### EXERCISE OBJECTIVE
An exact copy of the entries below is the expected answer.
# # #
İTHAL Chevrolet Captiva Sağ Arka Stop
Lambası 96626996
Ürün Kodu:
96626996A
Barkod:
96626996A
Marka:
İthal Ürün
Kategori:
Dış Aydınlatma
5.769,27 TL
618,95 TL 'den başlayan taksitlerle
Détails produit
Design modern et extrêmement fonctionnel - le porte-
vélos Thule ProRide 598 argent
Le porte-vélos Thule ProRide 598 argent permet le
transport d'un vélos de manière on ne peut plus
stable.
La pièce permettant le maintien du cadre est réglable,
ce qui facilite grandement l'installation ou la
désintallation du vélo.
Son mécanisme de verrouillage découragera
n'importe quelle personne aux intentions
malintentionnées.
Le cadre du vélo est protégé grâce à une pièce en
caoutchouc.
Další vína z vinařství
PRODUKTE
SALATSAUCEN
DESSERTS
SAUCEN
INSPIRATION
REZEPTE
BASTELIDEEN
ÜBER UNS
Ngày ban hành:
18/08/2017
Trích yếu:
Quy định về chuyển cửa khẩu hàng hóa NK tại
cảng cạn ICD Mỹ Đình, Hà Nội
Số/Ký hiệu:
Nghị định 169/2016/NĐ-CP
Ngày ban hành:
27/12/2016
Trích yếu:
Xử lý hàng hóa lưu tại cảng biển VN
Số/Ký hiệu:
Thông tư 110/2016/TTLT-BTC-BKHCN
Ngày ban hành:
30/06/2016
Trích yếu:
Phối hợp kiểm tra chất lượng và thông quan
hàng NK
# # #
### WRITTEN REPLY
İTHAL Chevrolet Captiva Sağ Arka Stop
Lambası 96626996
Ürün Kodu:
96626996A
Barkod:
96626996A
Marka:
İthal Ürün
Kategori:
Dış Aydınlatma
5.769,27 TL
618,95 TL 'den başlayan taksitlerle
Détails produit
Design modern et extrêmement fonctionnel - le porte-
vélos Thule ProRide 598 argent
Le porte-vélos Thule ProRide 598 argent permet le
transport d'un vélos de manière on ne peut plus
stable.
La pièce permettant le maintien du cadre est réglable,
ce qui facilite grandement l'installation ou la
désintallation du vélo.
Son mécanisme de verrouillage découragera
n'importe quelle personne aux intentions
malintentionnées.
Le cadre du vélo est protégé grâce à une pièce en
caoutchouc.
Další vína z vinařství
PRODUKTE
SALATSAUCEN
DESSERTS
SAUCEN
INSPIRATION
REZEPTE
BASTELIDEEN
ÜBER UNS
Ngày ban hành:
18/08/2017
Trích yếu:
Quy định về chuyển cửa khẩu hàng hóa NK tại
cảng cạn ICD Mỹ Đình, Hà Nội
Số/Ký hiệu:
Nghị định 169/2016/NĐ-CP
Ngày ban hành:
27/12/2016
Trích yếu:
Xử lý hàng hóa lưu tại cảng biển VN
Số/Ký hiệu:
Thông tư 110/2016/TTLT-BTC-BKHCN
Ngày ban hành:
30/06/2016
Trích yếu:
Phối hợp kiểm tra chất lượng và thông quan
hàng NK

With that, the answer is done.